Without question, Freehills is the stand-out top-tier performer in FY 2010/11. We base this assertion on the firm’s revenue results, its quality of work, but primarily on the treatment of its employees. Growth of 7.1% is an outstanding result, but this is especially the case because the firm never really suffered the GFC-related revenue decline experienced by rival firms. Last year, the firm’s revenue dipped 3%; the year prior to that, revenue was down 2.1%. Major competitor Mallesons’ revenue was down 10.5% and 5.1% over the same periods.
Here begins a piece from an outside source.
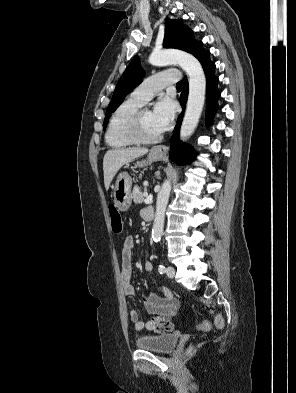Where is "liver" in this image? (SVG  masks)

We asked Freehills for a comment on the firm’s outstanding results and a spokesperson said:

A significant factor in achieving this was the firm’s strategy during the GFC of avoiding lawyer redundancies. It meant the firm had people with experience to meet the needs of clients as demand increased and it was less effected as other firms scrambled to recruit in a tighter legal labour market.
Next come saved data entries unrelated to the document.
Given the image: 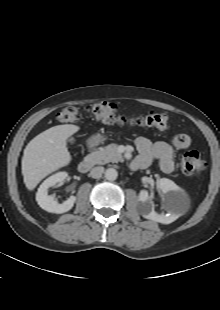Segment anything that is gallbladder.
I'll use <instances>...</instances> for the list:
<instances>
[{
	"instance_id": "obj_1",
	"label": "gallbladder",
	"mask_w": 220,
	"mask_h": 310,
	"mask_svg": "<svg viewBox=\"0 0 220 310\" xmlns=\"http://www.w3.org/2000/svg\"><path fill=\"white\" fill-rule=\"evenodd\" d=\"M67 141H68L70 144H73V143L75 142V139H74L73 137H71V138H69Z\"/></svg>"
}]
</instances>
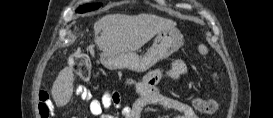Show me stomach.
Returning <instances> with one entry per match:
<instances>
[{
  "label": "stomach",
  "instance_id": "1",
  "mask_svg": "<svg viewBox=\"0 0 273 118\" xmlns=\"http://www.w3.org/2000/svg\"><path fill=\"white\" fill-rule=\"evenodd\" d=\"M183 44V36L176 27H170L157 33L153 45L143 56L135 52L119 54L102 53V64L110 69H129L135 72H144L157 62L168 58Z\"/></svg>",
  "mask_w": 273,
  "mask_h": 118
}]
</instances>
There you have it. The only top-tier firm that made a concerted effort to retain staff at the depths of the GFC has found itself able to capitalise on the upswing in legal work. Hat-tip, Freehills. but we reiterate that we don’t want to see LPR undoing the firm’s good work.

Blake Dawson

By that reasoning, it could also be said that Blake Dawson has enjoyed an incredible year. Whilst it is certainly the case that Blakes has experienced comparative success, it is important to note that Blakes’ employee headcount has swelled by 4.3% (cf Freehills which lost 2.7%). We have heard several reports over the last year that Blakes was an “early mover” on recruitment and engaged in a significant amount of headhunting. This explains the firm’s ability to recruit in the tighter legal labour market mentioned by the Freehills spokesperson, but also goes some way toward explaining Blakes’ exemplary revenue results. Still, Blakes have in our view re-cemented their position as part of Australia’s “Big 6″ and this will be music to the ears of the parade of international firms apparently lining up for a “meet-and-greet”.